Molly is the star of “When Grandmamma Was New” a terribly titled memoir written around 1900. Partly because of being non-fiction and partlye because it was written over 100 years ago, the book doesn’t always crackle along the way a Beverly Cleary does. But, yes, it’s got some of that Beverly Clearly magic.
Remember when no one believes that Ramona jumped through a hole in her house? Well none of the nasty mean girls believes that Molly has secretly grown a giant beet for the county fair. And her father doubts her too. So she leads them through the cornfield triumphantly…

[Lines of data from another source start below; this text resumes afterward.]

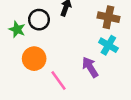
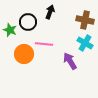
pink line: (58, 81) -> (44, 44), moved, turned -48

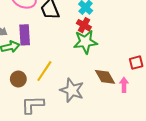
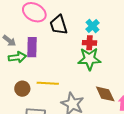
red cross: (84, 25) -> (89, 43), turned -32
yellow line: (44, 71) -> (48, 83), turned 55

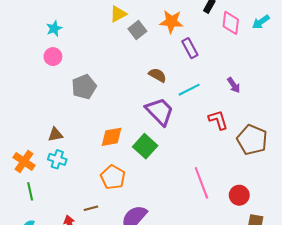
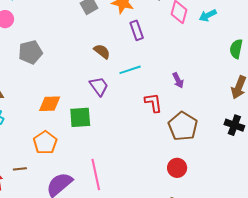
purple arrow: (234, 85) -> (178, 80), moved
purple trapezoid: (160, 111) -> (99, 86), size x0.7
green square: (145, 146) -> (80, 117), turned 35
pink line: (201, 183) -> (96, 175), moved
red circle: (239, 195) -> (177, 168), moved

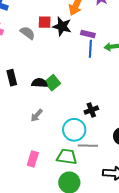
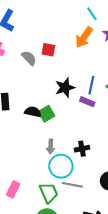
black star: (62, 26) -> (65, 88), moved, turned 30
purple rectangle: (88, 34) -> (87, 102), moved
gray arrow: (37, 115) -> (51, 147), moved, turned -48
green trapezoid: (67, 157) -> (49, 193), turned 50

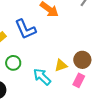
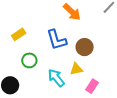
blue L-shape: (25, 29) -> (57, 40), moved
brown circle: (82, 60) -> (85, 47), moved

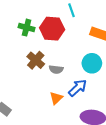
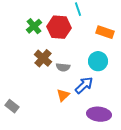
green cross: (27, 28) -> (34, 26), turned 35

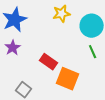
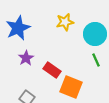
purple star: (13, 48) -> (26, 58), moved

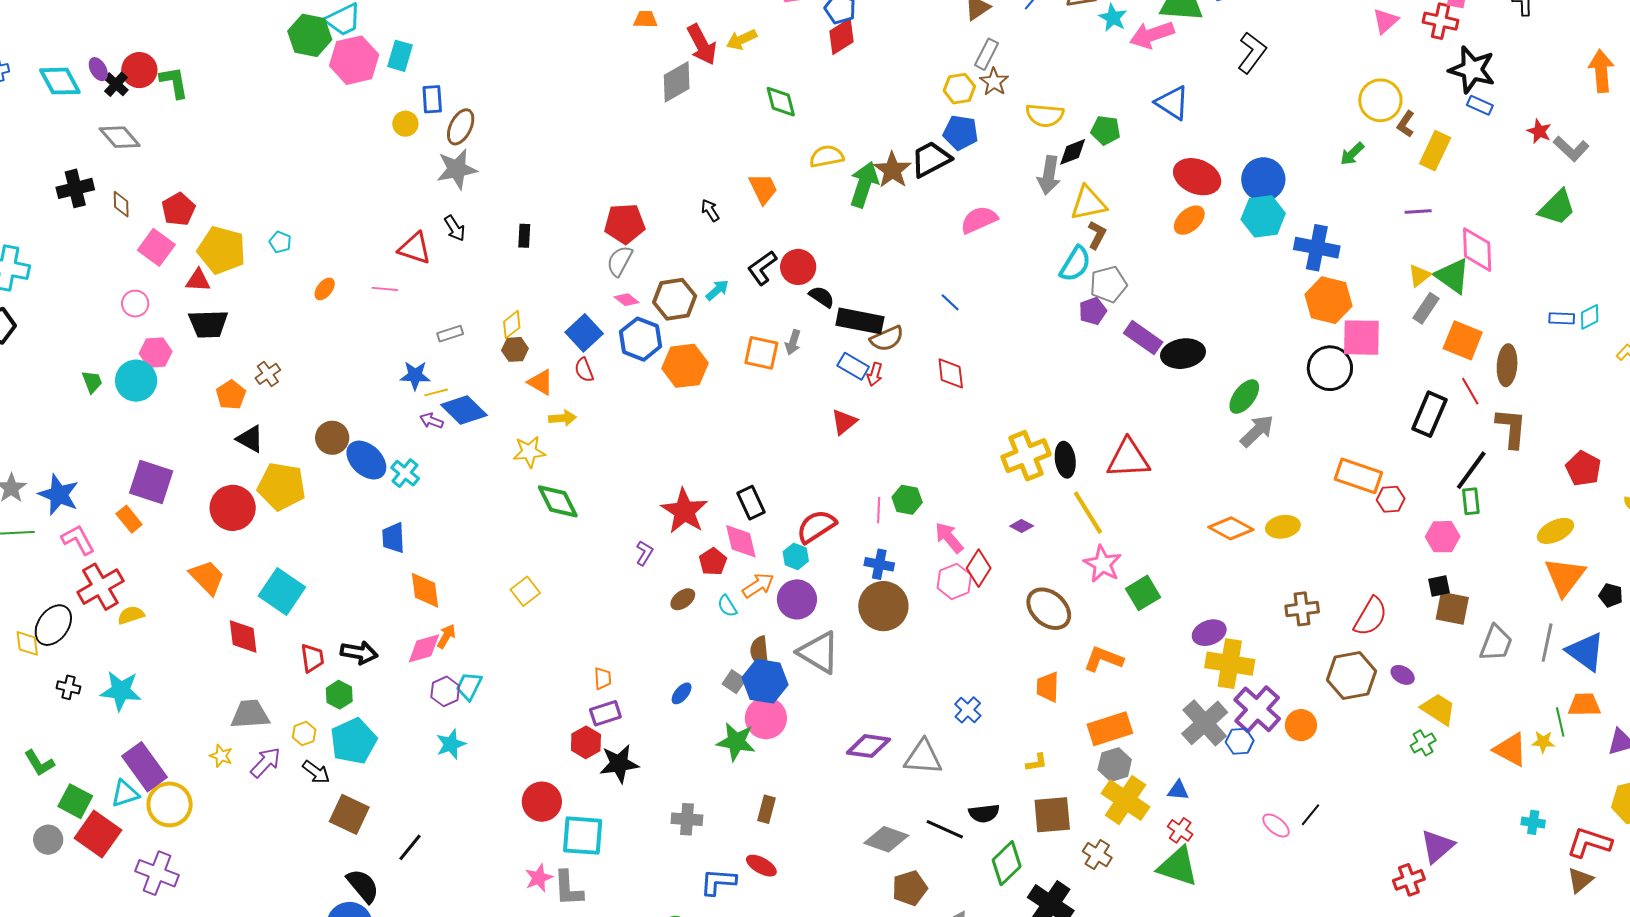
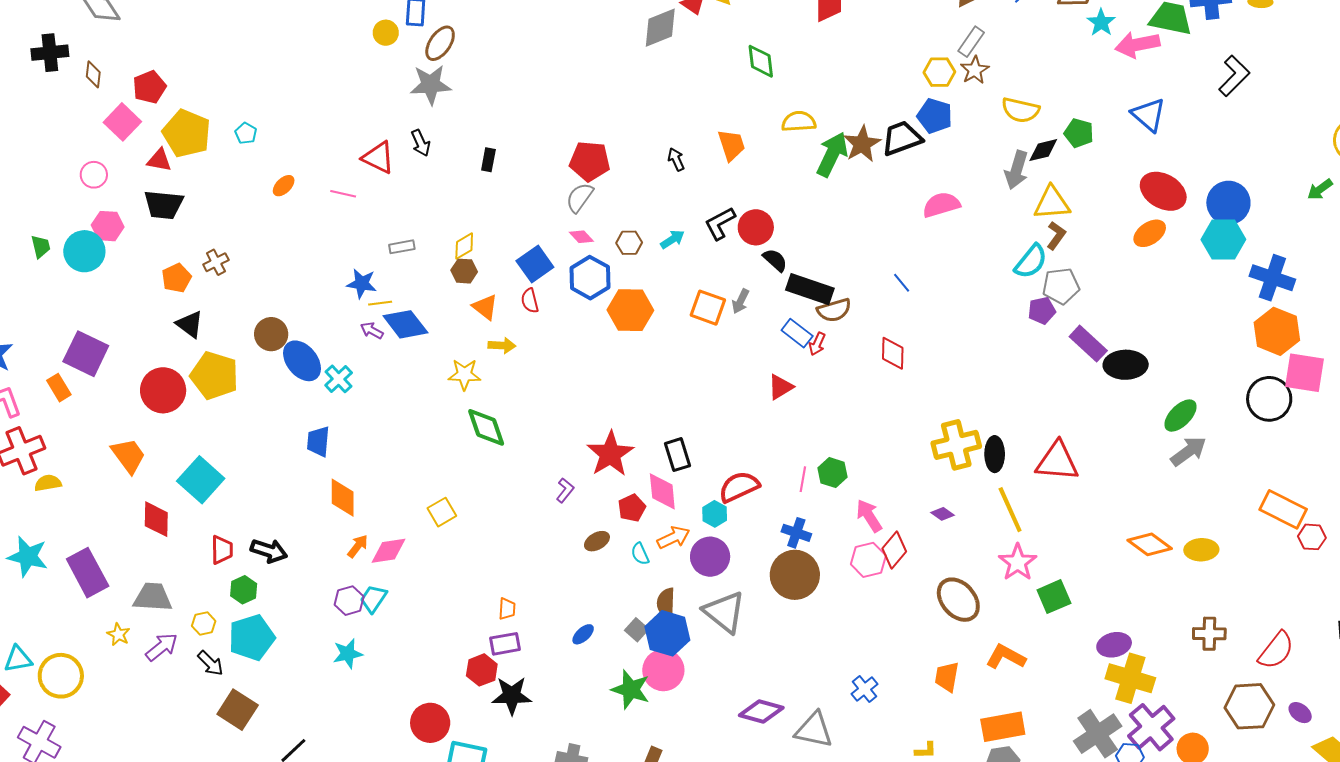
brown hexagon: (675, 299) -> (629, 243), size x0.6
pink diamond: (424, 648) -> (388, 551), moved
purple rectangle: (145, 767) -> (88, 573), moved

I ran forward, flushed and impatient, not to display my prize, but to clear myself by proving my words. An envious, jagged blade [of a cornstalk] slashed my forehead as I tore by. I did not feel it at the moment, or for half an hour after it began to bleed.
For–_the beet was gone!_
It takes a special writer to look back on their childhood at an advanced age and be able to write about it in an interesting, honest, unsentimental way. A way that remembers what it’s like to be kid and be powerless, ignored, bullied, looked down on, wronged, confused and sometimes unloved. Or at least to feel unloved.
That’s how this book starts. As Molly gets her little heart broken when her adopted and perfect sister gets a doll and Molly doesn’t. Molly’s response a violent, unforgivable attack on the doll.

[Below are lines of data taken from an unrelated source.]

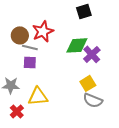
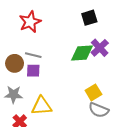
red star: (43, 31) -> (30, 22), moved
brown circle: (20, 35) -> (15, 63), moved
purple cross: (92, 54) -> (100, 48), moved

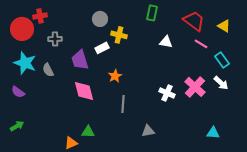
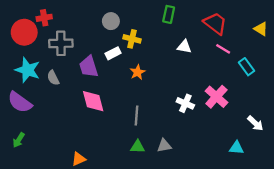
yellow triangle: (224, 26) -> (261, 29), moved
gray cross: (55, 39) -> (61, 43), size x1.5
orange star: (115, 76) -> (138, 72), moved
white arrow: (221, 83) -> (255, 123), moved
purple semicircle: (18, 92) -> (20, 102), size x1.6
green arrow: (17, 126) -> (19, 140), turned 152
green triangle: (88, 132) -> (138, 147), moved

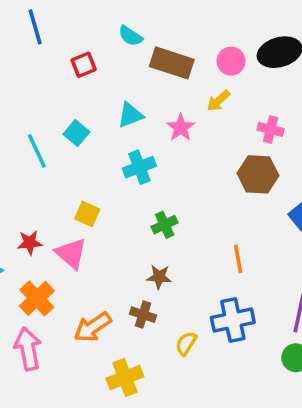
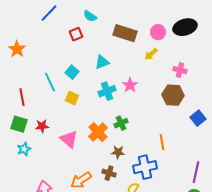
blue line: (35, 27) -> (49, 13), turned 60
cyan semicircle: (130, 36) -> (90, 16), moved
pink star: (181, 128) -> (130, 85), moved
yellow square: (87, 214) -> (72, 98), moved
red star: (30, 243) -> (42, 126), moved
orange cross: (37, 298) -> (98, 132), moved
blue cross: (233, 320) -> (145, 167), moved

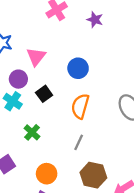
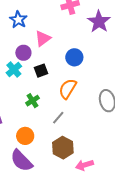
purple star: (95, 20) -> (99, 22), size x1.6
green cross: (32, 132) -> (32, 101), moved

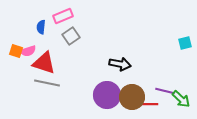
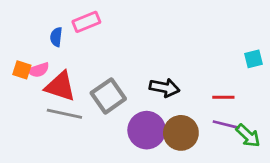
gray square: (71, 36) -> (108, 96), moved, size x1.4
red line: (150, 104) -> (223, 97), moved

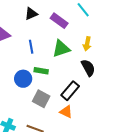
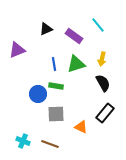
blue line: (31, 47) -> (54, 64), moved
black rectangle: (70, 91) -> (105, 113), moved
gray square: (41, 99) -> (56, 114), turned -30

Then I stripped off her gay raiment and knotted the ribbon sash about her smooth neck. I had
never tied a knot before, but this held, as did the loop I cast over a projecting branch of the sickly peach-sapling. Naked and forlorn, Rozillah[the doll] dangled a foot and more from the ground. I fetched my father’s riding-whip from the hall table, and the last feeble check upon my fury was released.
There’s a lot of interesting stuff in this book — such as reminders that it was really easy to die in a world without consumer protections and modern medicine — but the depiction of slavery is something that jumps out much more than the authoress could have expected.

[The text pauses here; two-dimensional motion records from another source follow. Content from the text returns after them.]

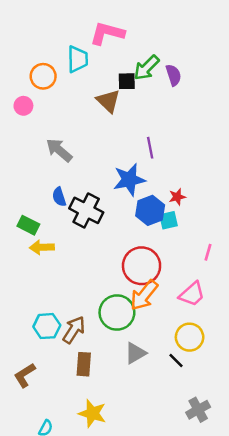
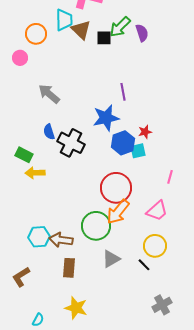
brown triangle: (108, 101) -> (81, 30), moved
brown arrow: (74, 330) -> (61, 240), turned -115

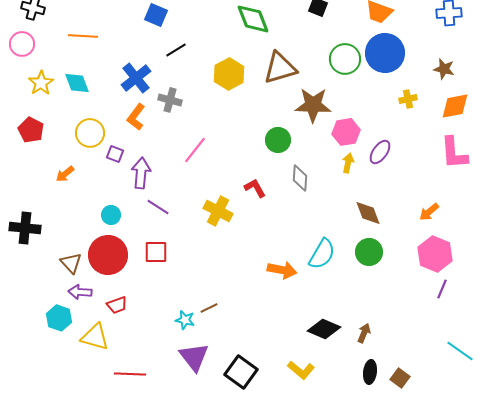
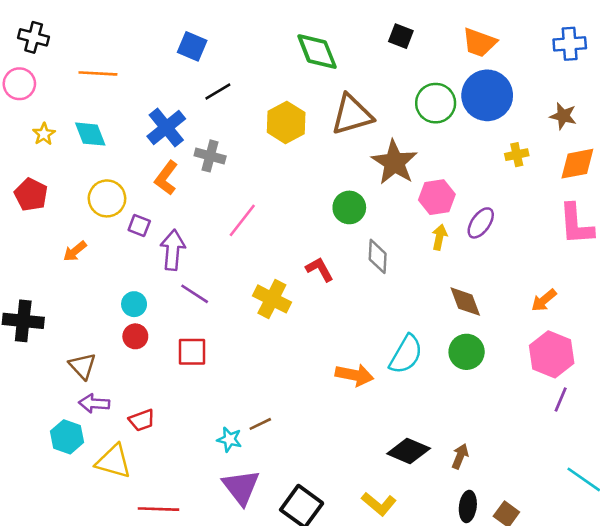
yellow star: (41, 83) -> (44, 134), size x0.7
brown star: (313, 105) -> (394, 162), turned 30
red circle: (108, 255) -> (135, 336), moved, size x0.5

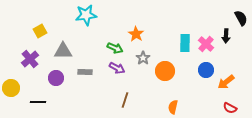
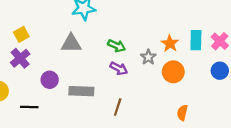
yellow square: (40, 31) -> (21, 34), moved
orange star: (136, 34) -> (170, 43), moved
gray triangle: (63, 51) -> (71, 43), moved
gray rectangle: (85, 72) -> (81, 91), moved, size x1.5
brown line: (125, 100) -> (118, 107), moved

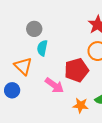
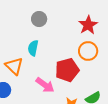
gray circle: (34, 29) -> (39, 19), moved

Molly never calls the slaves “slaves,” but she uses other terms that will cause various levels of discomfort, from “servants” to “vassals” to the “n-word.” (And her use of dialect seems like it may owe as much to minstrel shows as to her actual memory. )
I have no idea what the adult Molly thought of slavery, but let me be clear that at no time does the kid Molly have a made-for-tv moment of awakening when she realizes that Mam’ Chloe deserves to be free. The book begins and ends with her thinking of the slaves as inferiors.
But this is a good thing in a way, because we get real honesty, not someone trying to hide the truth of plantation life.
The young slaves on her parent’s plantation are her playmates and maybe even friends … as long as its clear that she’s the boss of whatever game they’re up to. Then she takes a trip to Uncle Carter’s farm:
But I did not play with Uncle Carter’s little negroes. Every Southern child comprehended the distinction between “home-folks” and other people’s servants.
So clearly, that’s all a factor in your sympathy with Molly, but there’s something about her and her misfit ways you can’t help but like. You recognize her as a rebel — I don’t mean a Confederate, I mean a person who doesn’t really fit in with this complacent, self-absorbed, close-minded society. Someone who doesn’t quite grasp the wrongness of slavery, but who won’t really mind that much seeing things change. Someone who will function just fine in the modern world she’ll live to see.
*Real name Daisy Parker, of course. The similarities between Molly and Daisy, a 1980s Bristish toddler are amazing. If you know your Bagthorpes, you’ll know what I mean about an obsession with Mortality. Molly’s got it, too, right down to the urge to bury and the home-made gravestones.